En quelque sorte, les régimes de retraite à cotisations définies permettaient aux salariés jusqu’en 2003, de constituer une épargne retraite « subie », qu’il n’était pas possible de compléter par des versements volontaires. C’est pourquoi, le législateur de 2003 a créé un nouveau mécanisme de retraite supplémentaire : le Pere, qui comme le Perco, est un système contractuel mixte (§1) mais qui n’a pas complètement séduit du fait de ses nombreuses contraintes (§2).

§ 1) Le Pere : Un système contractuel mixte

Le Pere emprunte ces caractéristiques à la fois aux régimes à cotisations définies, dont il constitue une variante (A) mais également à un nouvel outil d’épargne retraite individuelle créé en 2003 : le Plan d’Epargne Retraite Populaire (Perp) (B).

A/ Le Pere : un dispositif qui reprend les principales caractéristiques des régimes à cotisations définies

La mise en place d’un Pere répond aux mêmes exigences que celles d’un régime à cotisations définies (1). L’accès au dispositif et son financement possèdent également des traits communs avec ce qui est pratiqué dans les contrats « article 83 » (2).

1. Des modalités de mise en place similaires à celles d’un régime à cotisations définies

L’article 111.1 de la loi du 21 août 2003, portant réforme des retraites, a créé une nouvelle forme de contrat retraite collectif, que la pratique a rapidement appelé Plan d’Epargne Retraite d’Entreprise (Pere). Ce plan n’est pas à proprement un nouveau dispositif, mais plutôt un sous-ensemble des contrats à cotisations définies, auquel a été ajouté un cadre de déductibilité fiscale calqué sur le modèle du Perp.
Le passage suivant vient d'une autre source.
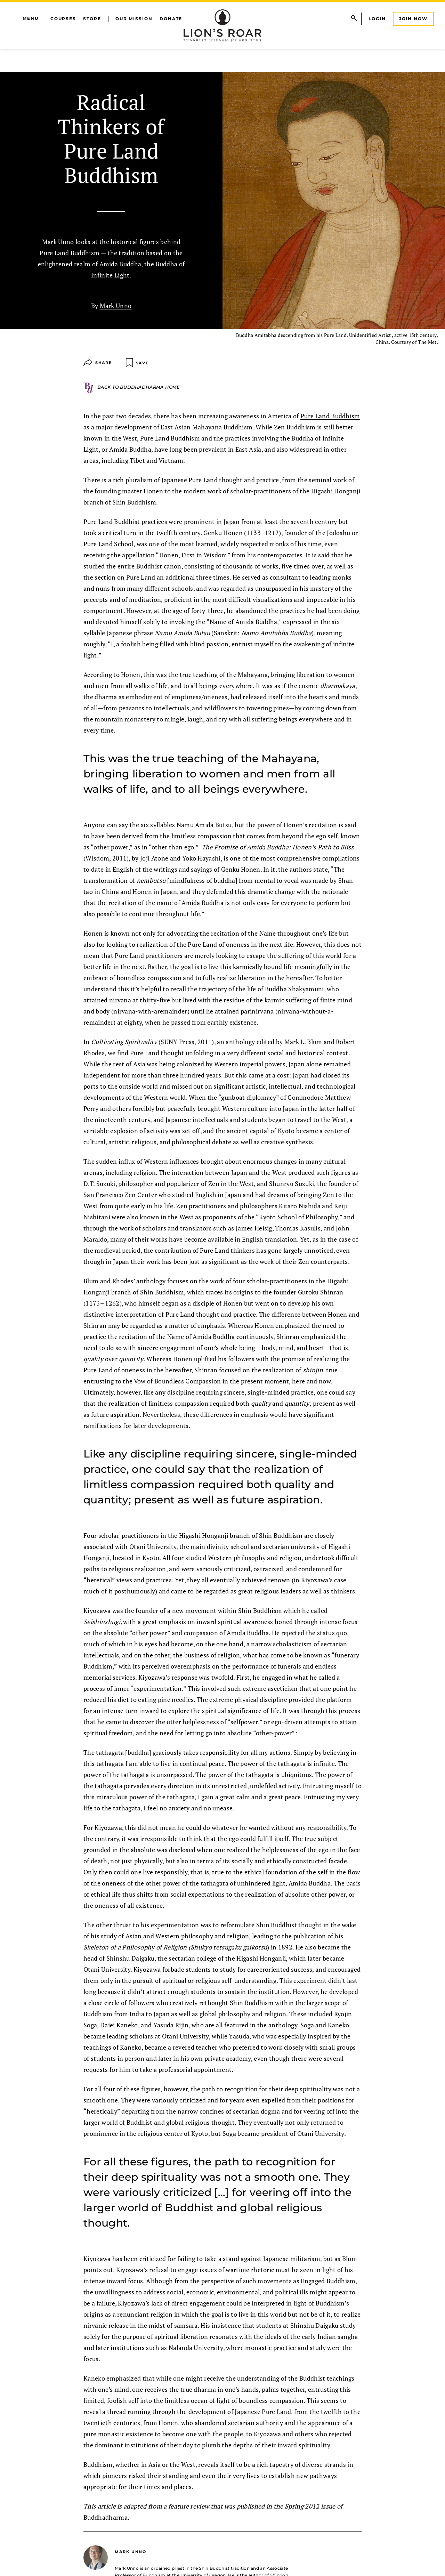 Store (92, 18)
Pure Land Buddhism (330, 416)
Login (377, 18)
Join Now (413, 18)
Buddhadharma (142, 387)
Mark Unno (116, 305)
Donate (171, 18)
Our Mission (134, 18)
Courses (63, 18) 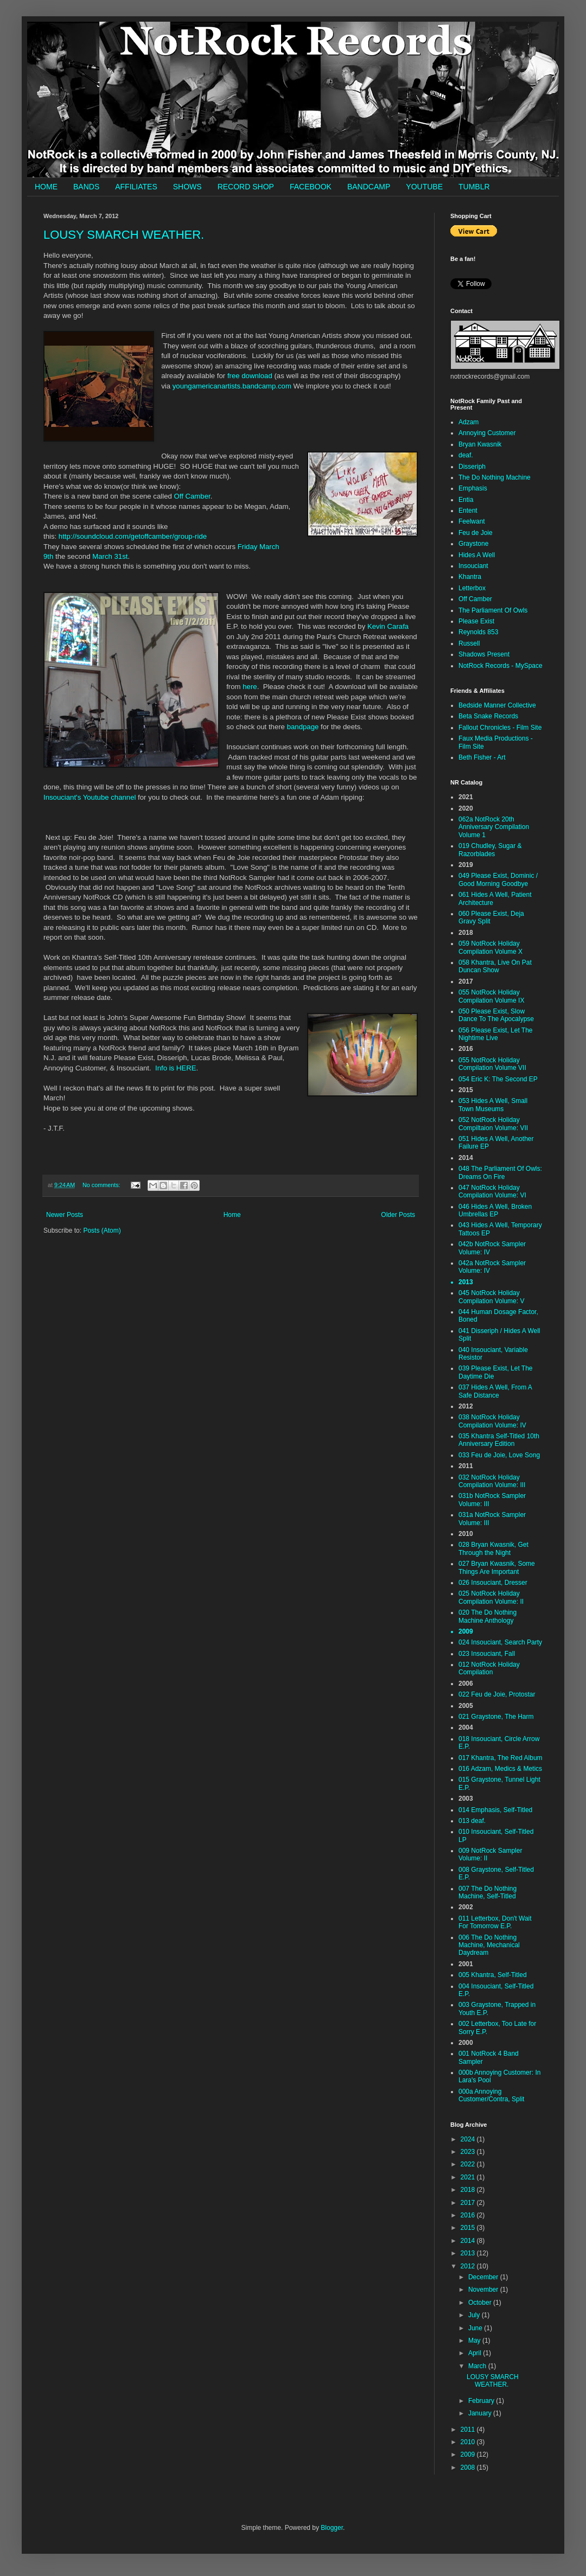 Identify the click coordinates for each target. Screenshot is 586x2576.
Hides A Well (476, 555)
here (250, 687)
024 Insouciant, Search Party (500, 1642)
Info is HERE (175, 1068)
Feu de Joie (475, 533)
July (475, 2315)
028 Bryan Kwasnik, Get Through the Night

Ce nouveau régime reprend en partie les mêmes modalités de mise en place que les contrats de retraite supplémentaire à cotisations définies.

En effet, la mise en place du Pere, comme celle d’un contrat à cotisations définies, est facultative et relève de l’initiative de l’employeur. Elle doit aussi impérativement s’effectuer selon l’une des modalités prévues à l’article L. 911-1 du Code de la Sécurité sociale.
Le Pere, comme un régime de retraite supplémentaire classique, peut être mis en place soit par convention ou accord collectif négocié avec les représentants du personnel, soit par référendum ratifié à la majorité des salariés concernés et qui fait suite à un projet proposé par le chef d’entreprise, ou encore par décision unilatérale de l’employeur, à condition que celle-ci soit constatée par un écrit remis à chaque intéressé.
Par ailleurs, dans le même esprit que les régimes de retraite supplémentaire « classiques », le Pere peut être créé soit à l’échelle de l’entreprise, si celle-ci a les moyens de créer son propre Pere, soit au niveau de plusieurs employeurs ou groupements d’employeurs, on parlera alors de Plan d’Epargne Retraite Interentreprises (Peri).
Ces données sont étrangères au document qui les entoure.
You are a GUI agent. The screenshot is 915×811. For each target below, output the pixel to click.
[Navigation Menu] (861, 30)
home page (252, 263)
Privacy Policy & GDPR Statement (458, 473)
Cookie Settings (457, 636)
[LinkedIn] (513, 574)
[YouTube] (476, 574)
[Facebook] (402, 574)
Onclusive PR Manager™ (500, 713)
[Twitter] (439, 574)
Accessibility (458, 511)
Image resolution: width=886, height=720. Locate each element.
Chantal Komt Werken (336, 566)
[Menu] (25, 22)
Nous venons de le constater, la création d’un Pere peut relever de l’une des modalités de l’article L.911-1 du Code de la Sécurité sociale et dans ce cas, il s’agira d’un nouveau dispositif dit « intégré », mais l’entreprise peut aussi opter pour l’adjonction d’un « volet » Pere à un contrat « classique » de retraite supplémentaire à cotisations définies. Dans ce dernier cas, il s’agira non pas de créer un nouveau contrat, mais d’ajouter une possibilité supplémentaire à un dispositif antérieur, lequel demeurera inchangé. La contractualisation avec l’organisme assureur prend la forme d’un avenant au contrat « article 83 » en cours.
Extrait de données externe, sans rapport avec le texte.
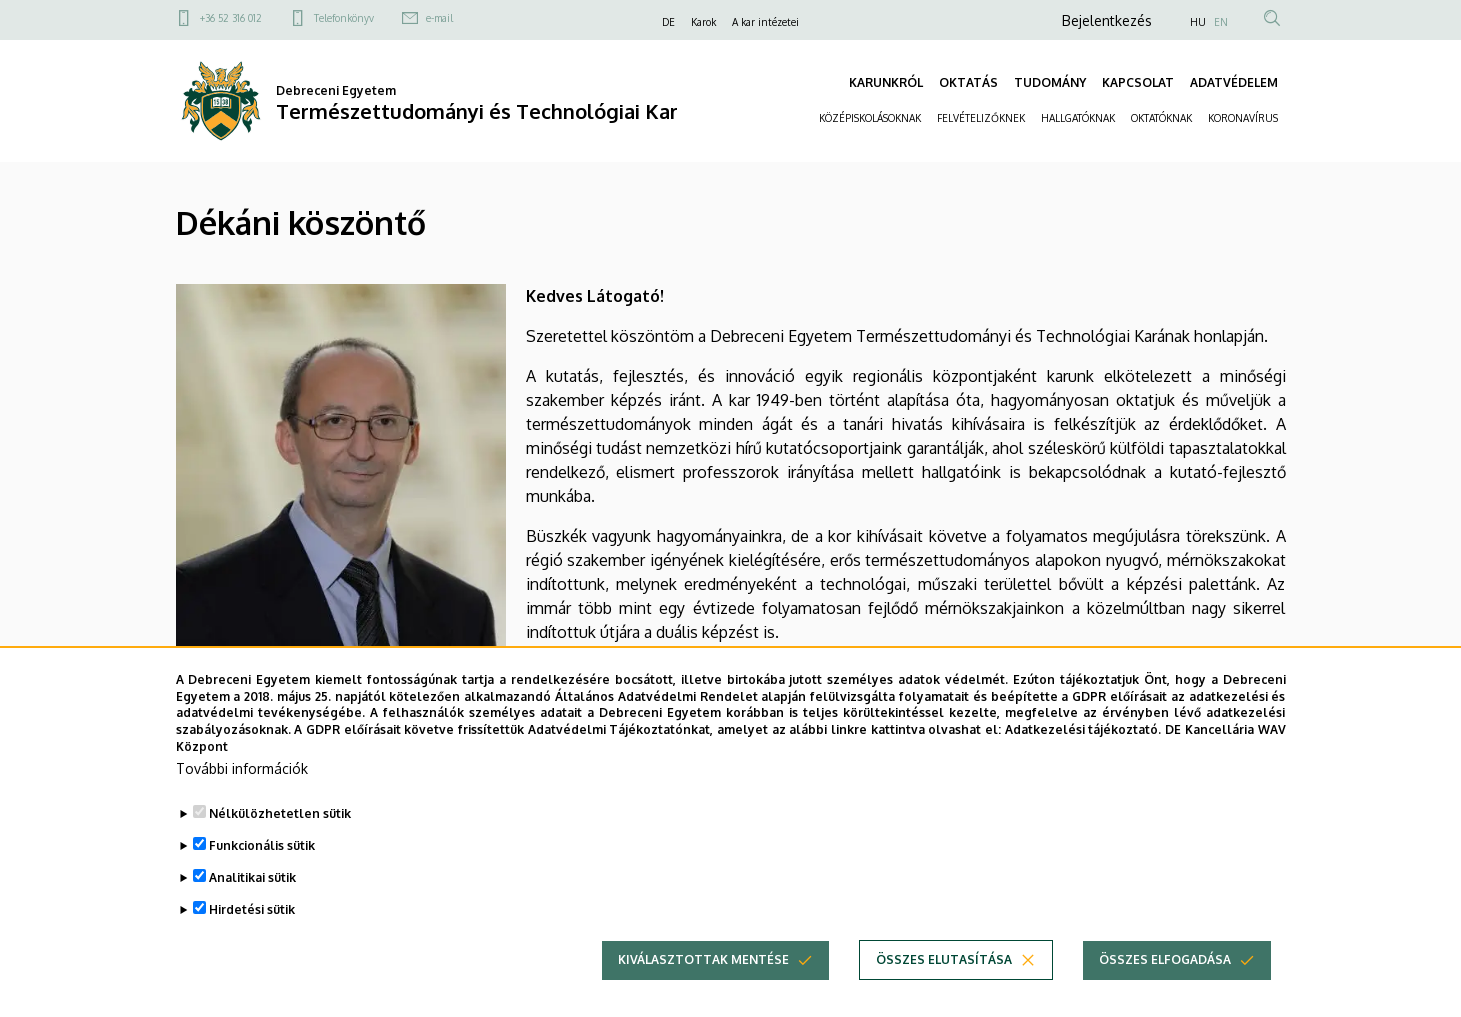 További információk (242, 794)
Le Pere et les contrats à cotisations définies partagent un autre point commun, découlant directement de leur mise en place : le caractère obligatoire de l’adhésion. En effet, à la différence du Plan d’Epargne Retraite Populaire que nous allons évoquer un peu plus loin dans nos développements, le Pere est un dispositif dont l’adhésion est obligatoire pour les bénéficiaires concernés, à savoir l’ensemble du personnel si son champ d’application est général, ou bien à une catégorie particulière de salariés si l’accord mettant en place le Pere en restreint son accès.
Quelle que soit la modalité de mise en place choisie par l’employeur, le Pere présente des caractéristiques très similaires à celles d’un contrat à cotisations définies classique.

2. Le Pere : un dispositif ayant le même objet et le même financement qu’un contrat à cotisations définies

Le Pere poursuit le même objectif que les contrats de retraite supplémentaire à cotisations définies. En effet, il a pour objet « l’acquisition et la jouissance de droits viagers personnels payables à l’adhérent à compter de la date de liquidation de sa pension dans un régime obligatoire d’assurance vieillesse ». Ainsi, comme les contrats à cotisations définies, et à la différence du Perco, le Pere n’autorise qu’une sortie en rente des sommes épargnées. Les droits constitués sont inscrits sur un compte individuel, et seront convertis en rente au moment de la liquidation des droits, c’est-à-dire au moment de la retraite. En conséquence, les contrats Pere ne peuvent faire l’objet de rachats, même partiels, sauf dans les cas exceptionnels prévus par l’article L. 132-23 du Code des assurances et qui sont identiques à ceux prévus pour les contrats « article 83 ».

Au niveau du financement du Pere, là encore nous retrouvons le principe d’un financement partagé entre l’employeur et le salarié. L’avantage retraite constitué au profit des salariés bénéficiaires est financé par des cotisations patronales et par des cotisations salariales le cas échéant, calculées en règle générale en pourcentage de la rémunération annuelle. La fixation du taux de contribution au financement du régime est à la discrétion de l’employeur, qui peut éventuellement choisir de le moduler en fonction des tranches de rémunération (tranches A, B et C).
A première vue, le Pere ne présente aucune nouveauté dans la mesure où il reprend les grandes lignes des contrats à cotisations définies. Cependant, ce régime s’inscrit bel et bien dans la démarche du législateur de 2003 et constitue une avancée significative dans la promotion de l’épargne retraite. La spécificité de ce régime est à rechercher dans les caractéristiques qu’il partage avec le Plan d’Epargne Retraite Populaire, nouveau dispositif d’épargne retraite également introduit en 2003.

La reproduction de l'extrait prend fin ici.